_Given entries_:
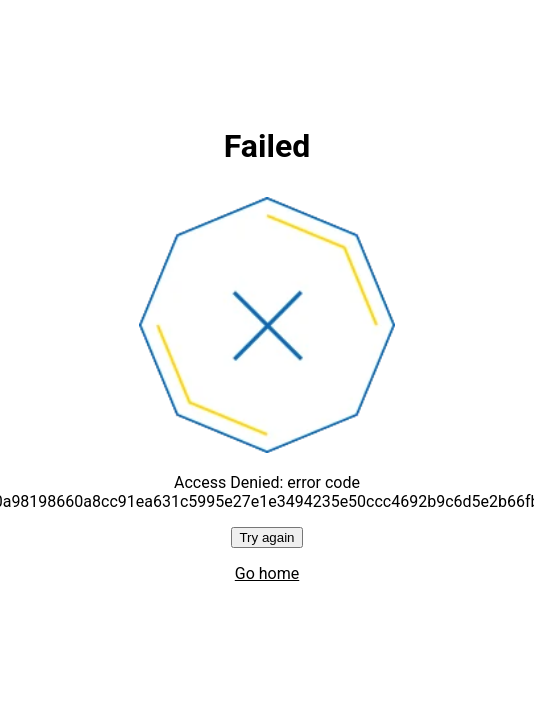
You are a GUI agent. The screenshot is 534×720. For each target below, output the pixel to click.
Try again (266, 537)
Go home (267, 573)
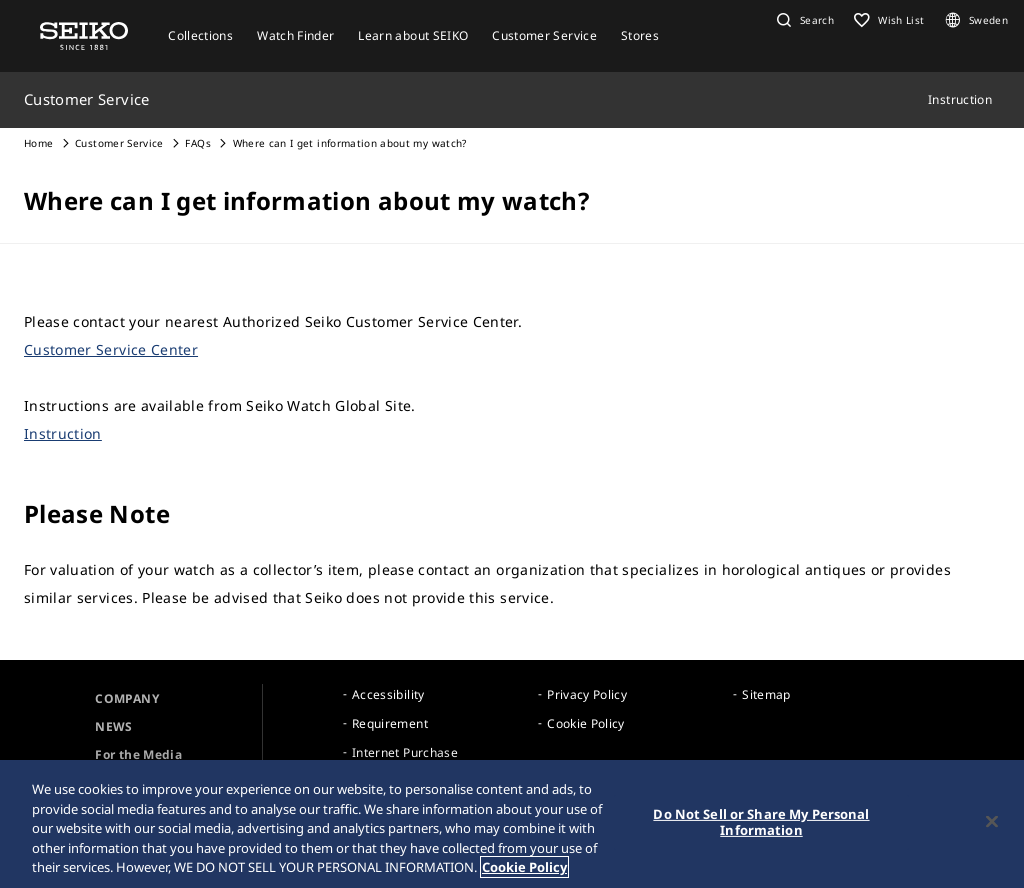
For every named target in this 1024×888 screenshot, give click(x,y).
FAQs (197, 143)
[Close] (992, 822)
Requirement (390, 723)
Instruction (63, 433)
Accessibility (388, 694)
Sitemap (766, 694)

_What is required_:
The lines to report are those in the material above that contain the word "click"; copy every one of them.

_Exercise output_:
You are a GUI agent. The screenshot is 534×720. For each target below, output the pixel to click.
For every named target in this 1024×888 screenshot, give click(x,y).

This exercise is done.